**RECORDS SUPPLIED**
━━━━━━━━━━━━━━━━━━━━━━━━━━━━━━
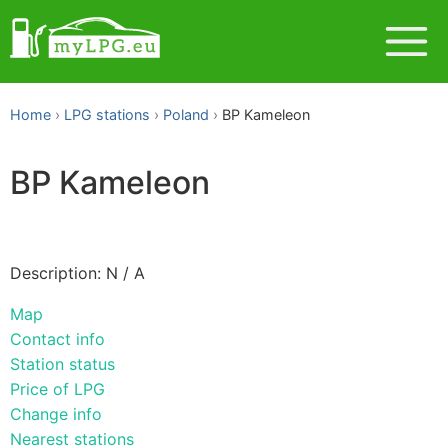
Home
LPG stations
Poland
BP Kameleon
BP Kameleon
Description: N / A
Map
Contact info
Station status
Price of LPG
Change info
Nearest stations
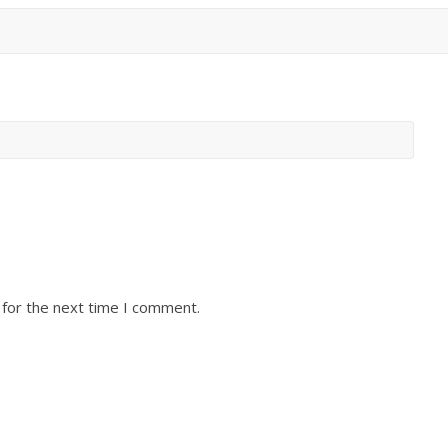
 for the next time I comment.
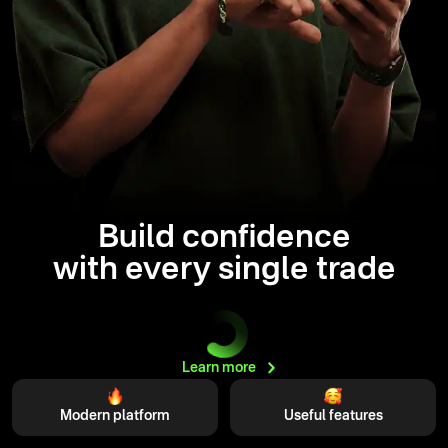
Build confidence
with every single trade
Learn
more
Modern platform
Useful features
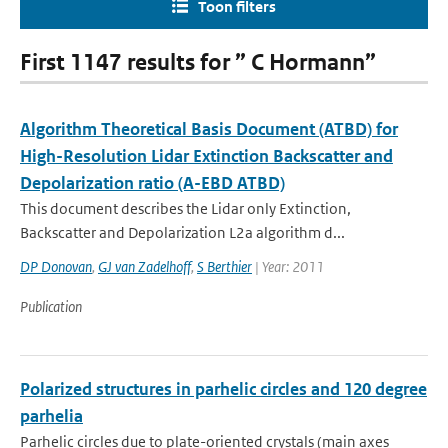
Toon filters
First 1147 results for ” C Hormann”
Algorithm Theoretical Basis Document (ATBD) for
High-Resolution Lidar Extinction Backscatter and
Depolarization ratio (A-EBD ATBD)
This document describes the Lidar only Extinction,
Backscatter and Depolarization L2a algorithm d...
DP Donovan
,
GJ van Zadelhoff
,
S Berthier
| Year: 2011
Publication
Polarized structures in parhelic circles and 120 degree
parhelia
Parhelic circles due to plate-oriented crystals (main axes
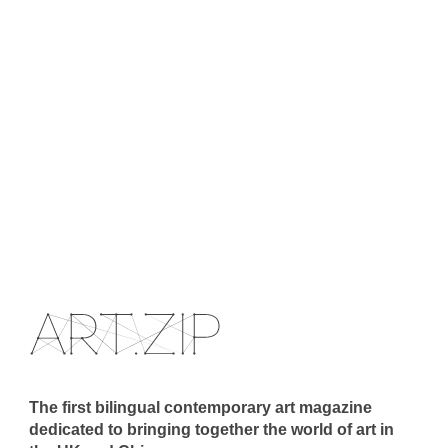
The first bilingual contemporary art magazine
dedicated to bringing together the world of art in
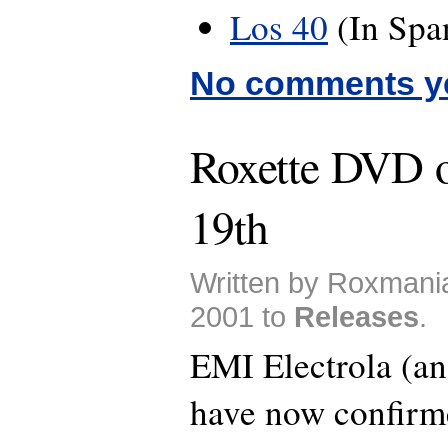
Los 40
(In Spa
No comments y
Roxette DVD 
19th
Written by Roxmani
2001 to
Releases
.
EMI Electrola (a
have now confirmed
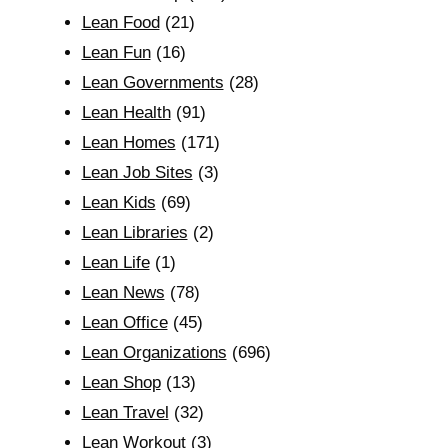
Lean Food
(21)
Lean Fun
(16)
Lean Governments
(28)
Lean Health
(91)
Lean Homes
(171)
Lean Job Sites
(3)
Lean Kids
(69)
Lean Libraries
(2)
Lean Life
(1)
Lean News
(78)
Lean Office
(45)
Lean Organizations
(696)
Lean Shop
(13)
Lean Travel
(32)
Lean Workout
(3)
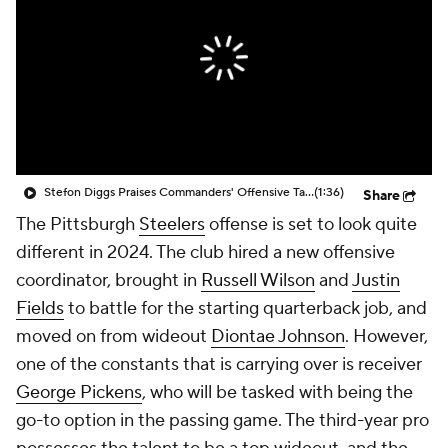
Stefon Diggs Praises Commanders' Offensive Talent
(1:36)
Share
The Pittsburgh
Steelers
offense is set to look quite
different in 2024. The club hired a new offensive
coordinator, brought in
Russell Wilson
and
Justin
Fields
to battle for the starting quarterback job, and
moved on from wideout
Diontae Johnson
. However,
one of the constants that is carrying over is receiver
George Pickens
, who will be tasked with being the
go-to option in the passing game. The third-year pro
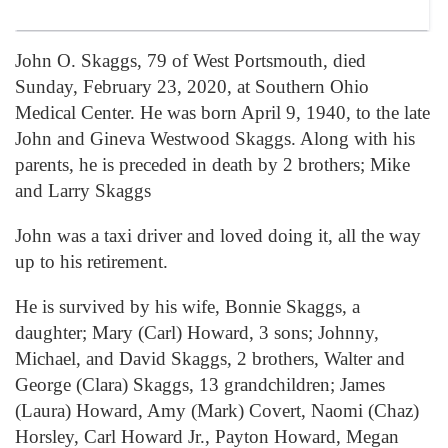
John O. Skaggs, 79 of West Portsmouth, died
Sunday, February 23, 2020, at Southern Ohio
Medical Center. He was born April 9, 1940, to the late
John and Gineva Westwood Skaggs. Along with his
parents, he is preceded in death by 2 brothers; Mike
and Larry Skaggs
John was a taxi driver and loved doing it, all the way
up to his retirement.
He is survived by his wife, Bonnie Skaggs, a
daughter; Mary (Carl) Howard, 3 sons; Johnny,
Michael, and David Skaggs, 2 brothers, Walter and
George (Clara) Skaggs, 13 grandchildren; James
(Laura) Howard, Amy (Mark) Covert, Naomi (Chaz)
Horsley, Carl Howard Jr., Payton Howard, Megan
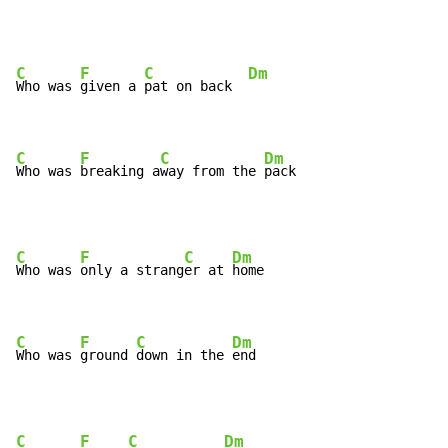
C
F
C
Dm
Who was 
given a 
pat on back  
C
F
C
Dm
Who was 
breaking a
way from the 
pack
C
F
C
Dm
Who was 
only a strang
er at 
home

C
F
C
Dm
Who was 
ground 
down in the 
end
C
F
C
Dm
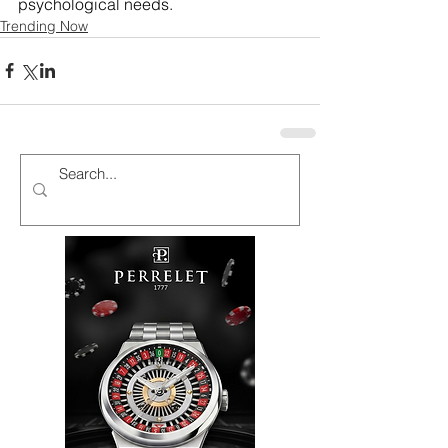
psychological needs. 
Trending Now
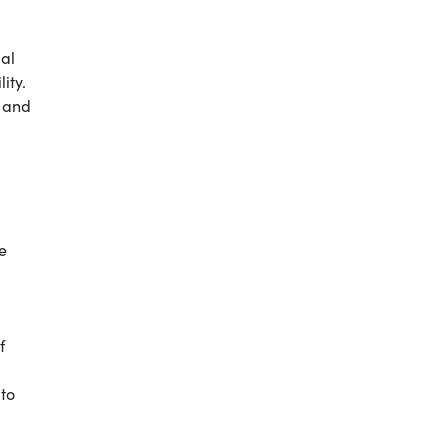
ial
ity.
s and
e
f
 to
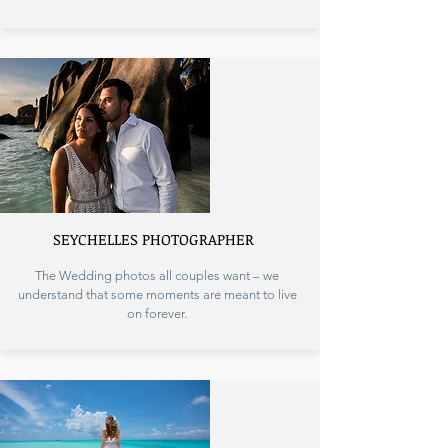
SEYCHELLES PHOTOGRAPHER
The Wedding photos all couples want – we
understand that some moments are meant to live
on forever.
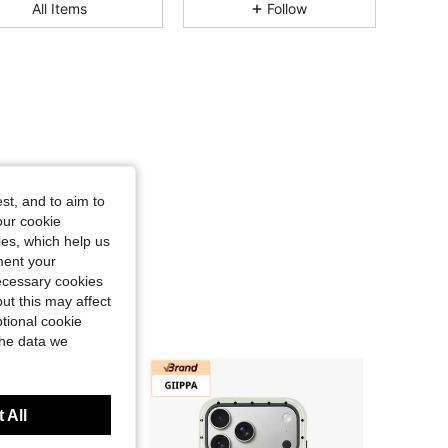
All Items
Follow
4.87
158
23K
4.87
158
23K
4.87
158
23K
st, and to aim to
our cookie
4.87
158
23K
kies, which help us
ment your
necessary cookies
4.87
158
23K
ut this may affect
tional cookie
the data we
4.87
158
23K
 All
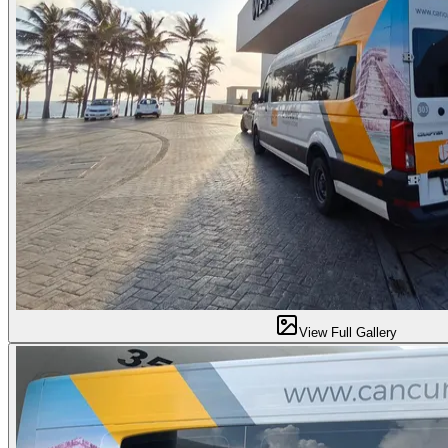
View Full Gallery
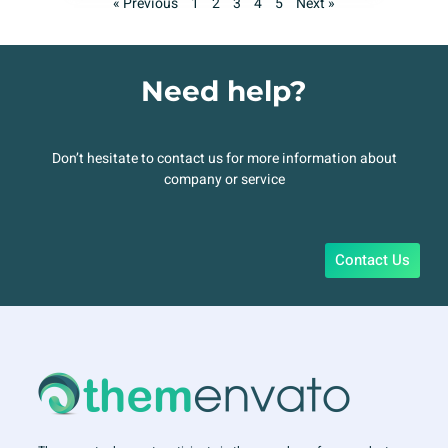
« Previous
1
2
3
4
5
Next »
Need help?
Don’t hesitate to contact us for more information about
company or service
Contact Us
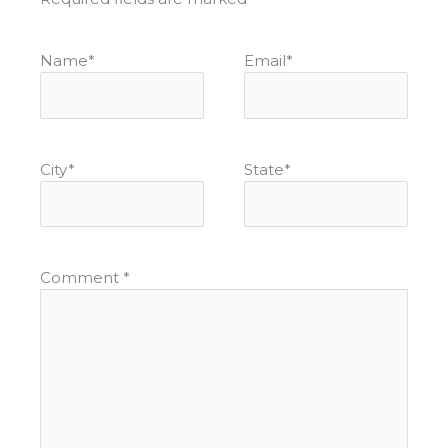
Name
*
Email
*
City
*
State
*
Comment
*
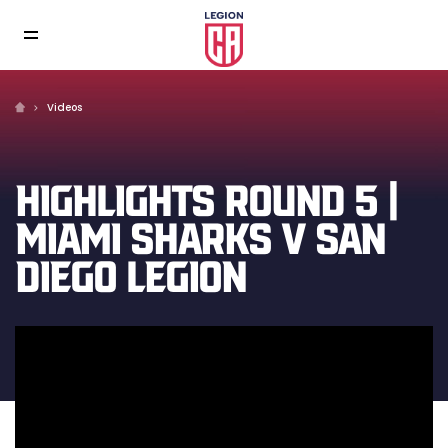
Videos
HIGHLIGHTS ROUND 5 |
MIAMI SHARKS V SAN
DIEGO LEGION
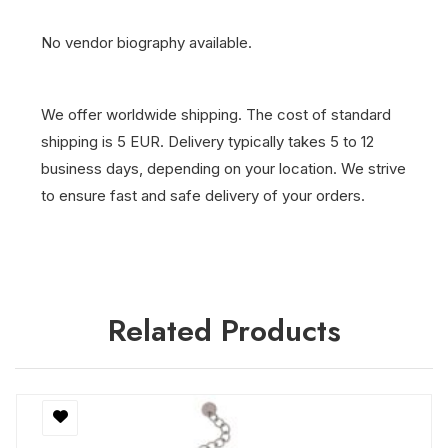
No vendor biography available.
We offer worldwide shipping. The cost of standard
shipping is 5 EUR. Delivery typically takes 5 to 12
business days, depending on your location. We strive
to ensure fast and safe delivery of your orders.
Related Products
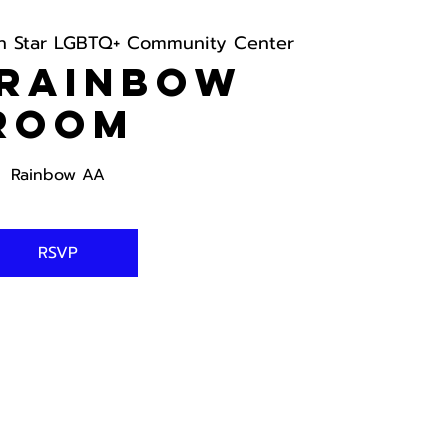
h Star LGBTQ+ Community Center
 Rainbow
Room
Rainbow AA
RSVP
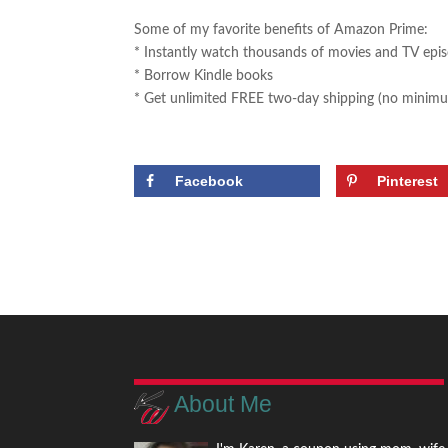
Some of my favorite benefits of Amazon Prime:
* Instantly watch thousands of movies and TV epi
* Borrow Kindle books
* Get unlimited FREE two-day shipping (no minimu
Facebook
Pinterest
About Me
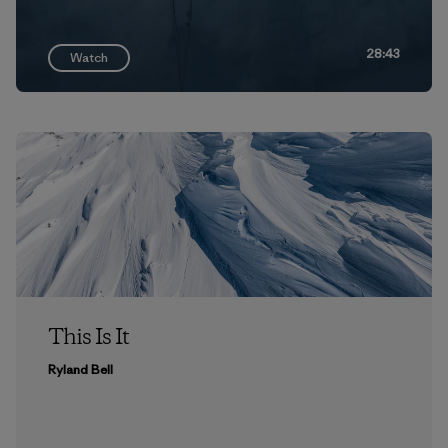
28:43
Watch
This Is It
Ryland Bell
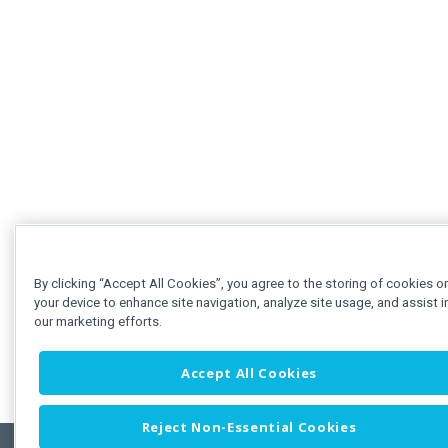
By clicking “Accept All Cookies”, you agree to the storing of cookies o
your device to enhance site navigation, analyze site usage, and assist i
our marketing efforts.
Accept All Cookies
Reject Non-Essential Cookies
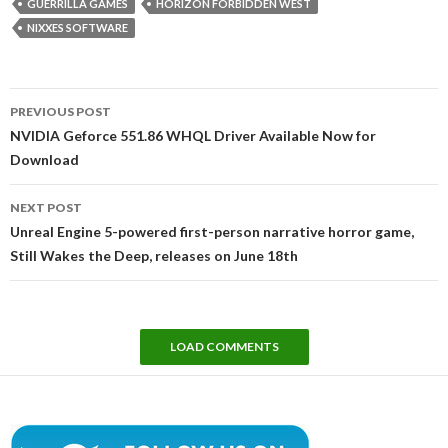
GUERRILLA GAMES
HORIZON FORBIDDEN WEST
NIXXES SOFTWARE
Post
PREVIOUS POST
navigation
NVIDIA Geforce 551.86 WHQL Driver Available Now for
Download
NEXT POST
Unreal Engine 5-powered first-person narrative horror game,
Still Wakes the Deep, releases on June 18th
LOAD COMMENTS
━━━━━━━━━━━━━━━━━━━━━━━━━━━━━━
**YOUR GOAL**
Extract each line holding the word "navigation" from the records.

**WRITTEN SOLUTION**
your device to enhance site navigation, analyze site usage, and assist i
navigation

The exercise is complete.